İstanbul Sürdürülebilir Yaşam Film Festivali'ndeydim bu hafta sonu. Dönüş yolunda molada güzel bir temiz hava alıp otobüse biniyorum. Uyuyan insanlar inmemişler otobüsten. İçerisi öyle havasız ki koridor boyunca yürüyüp yerimi bulmakta zorluk çekiyorum. Kokulara ve havasızlığa hassas olan midem bir iki kalkıyor. Sonra oturup yerime bakıyorum insanlığın haline. 02 alıp C02 verdiğimiz yetmiyormuş gibi avcı toplumu olmaktan gelen vahşi duygularımızla yeni sahip olduklarımızı bir türlü sindiremeyince sömürüyoruz insanlığı en önemlisi de doğayı. Aynı bu otobüste uykuda olan insanlar gibi hayat denen bu yolculukta uykuda mıyız asırlardır? -ki kültürümüzü Dünya’da ki baskın yaşam formunun kendimiz olduğu yanılgısı üzerine kurmuşuz. Bir türlü anlayamıyoruz doğadan ayrı olmadığımızı, gerçekte onun bir parçası olduğumuzu. 

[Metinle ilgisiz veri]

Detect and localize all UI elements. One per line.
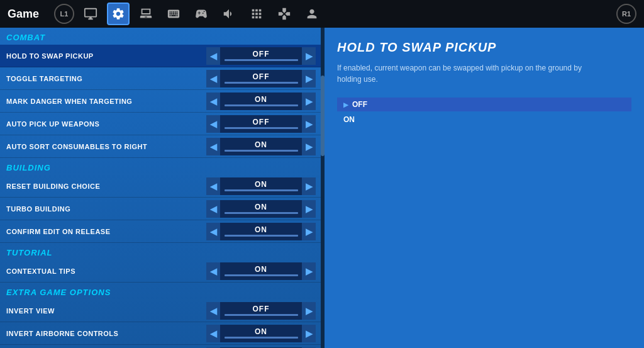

Yaşam, sürekli değişen, birbiriyle bağıntılı ve inanılmaz karmaşık bir akışı kapsar. Bu akışta bitkiler, hayvanlar, mikrobik yaşam biçimleri ve kendi evini yok eden bir yaratık-ki yabancı gelmesin insandır kendisi, bütünlüğün bir parçasıdır.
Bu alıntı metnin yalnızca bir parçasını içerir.